Acting as the executor to an estate is an important duty with many responsibilities. While it may seem overwhelming and confusing at first, there are some very simple and basic first steps executors need to take that can help acclimate them to the process and help ensure that the deceased’s final wishes are carried out and all beneficiaries receive all the portions of the estate that they are due.
Most people generally advise their loved ones of their final wishes as it pertains to funeral arrangements. If this is the case, it may also be so that the deceased or his or her family has also made arrangements to pay for the funeral. If not, it will be up to the deceased’s surviving family members to make such arrangements, something the executor will not be expected to complete. However, it will be necessary for the executor of the estate to keep a financial record of all the burial costs paid out of the deceased’s estate as they may be deducted from any estate taxes.
Next, the executor will need to locate the deceased’s last will and testament and filed with the Surrogate Court in the county where the deceased resided or intended to reside if he or she lived out her final days outside of the county. Sometimes, the will may already be registered with the appropriate Surrogate Court, making this step easier.
If the last will and testament has not been filed with the court or the original certified copy cannot be located, it may be necessary to contact the attorney who helped draft the document to see if he or she has the paperwork. In the event the original cannot be located at all, a trust and estate attorney may be necessary to produce a satisfactory copy with an explanation as to why the original copy cannot be located.

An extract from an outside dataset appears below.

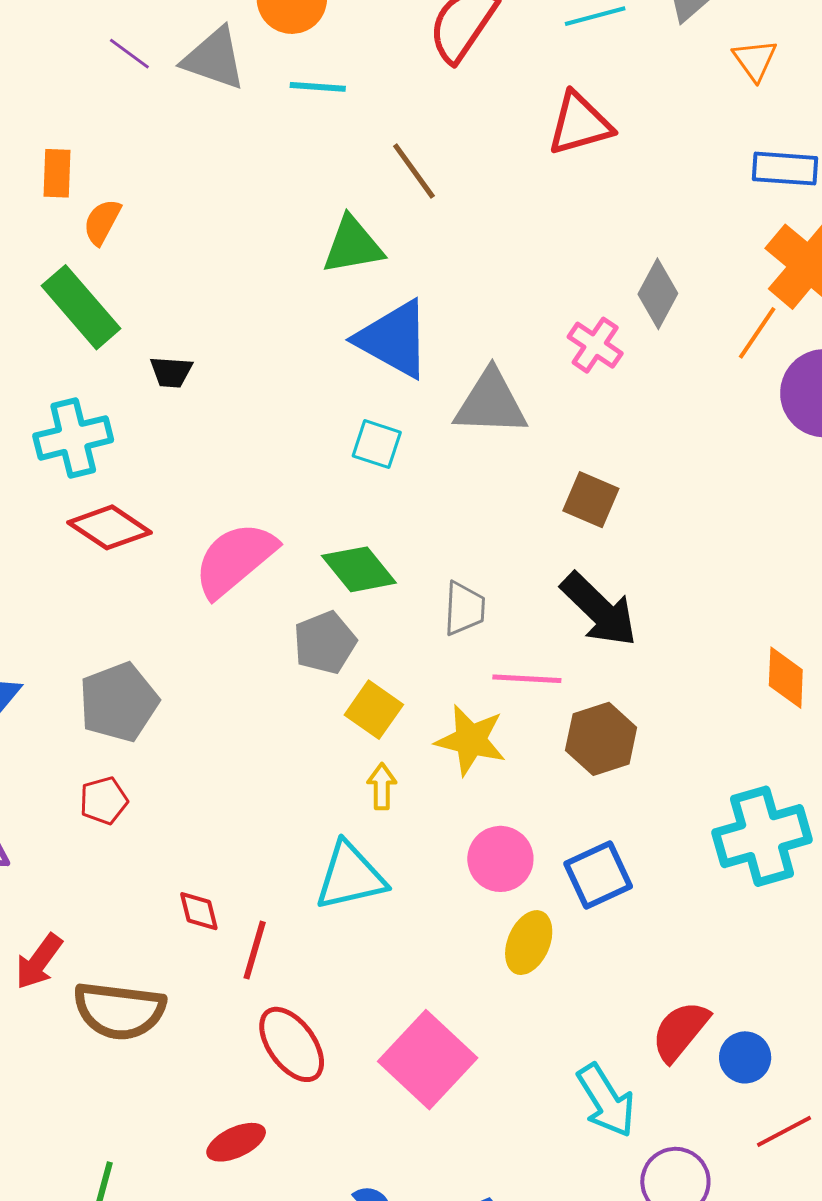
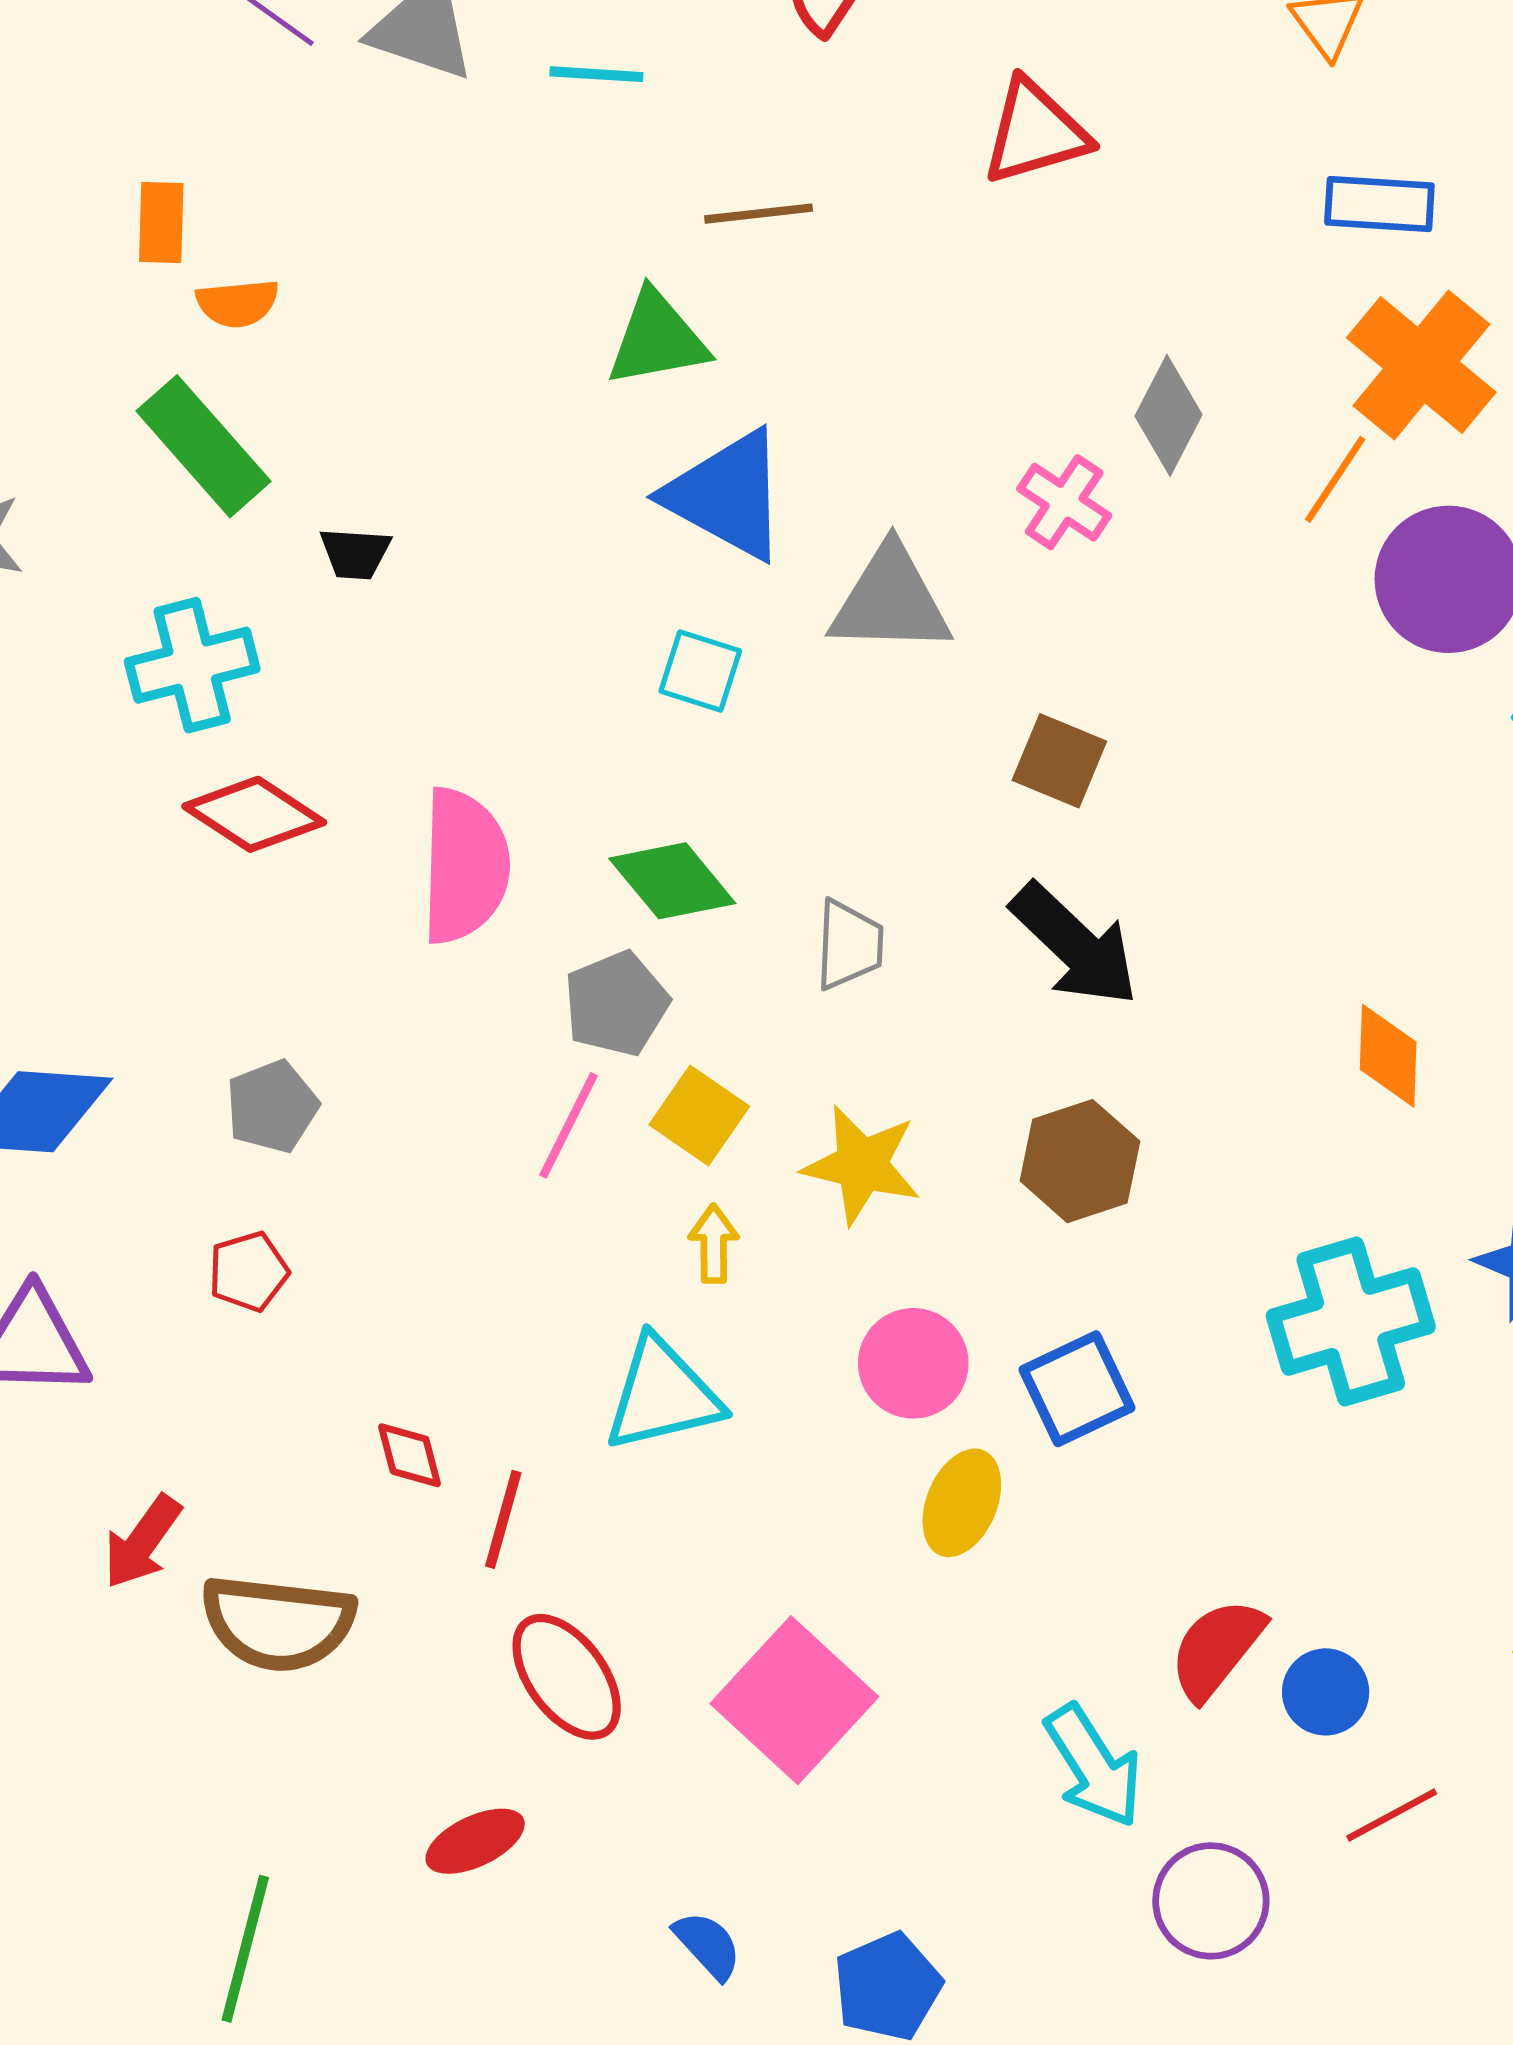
brown line: (414, 171) -> (759, 214), turned -60
orange semicircle: (102, 222) -> (237, 303), turned -123
pink semicircle: (235, 559) -> (465, 866), turned 132
pink line: (527, 679) -> (569, 1125), moved, turned -66
gray pentagon: (119, 702) -> (272, 1107), size x0.7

The executor of the estate will need to read the will carefully and begin the process of contacting all the named beneficiaries of the estate to inform them of their claims. Beneficiaries will need to be served by process informing them that the estate has been entered into probate and that proceedings will begin on the date given by the court. While probate can take as little as 30 to 60-days to complete, the process can become much longer and be more complicated if executors do not follow these other other basic steps to pass the estate through probate.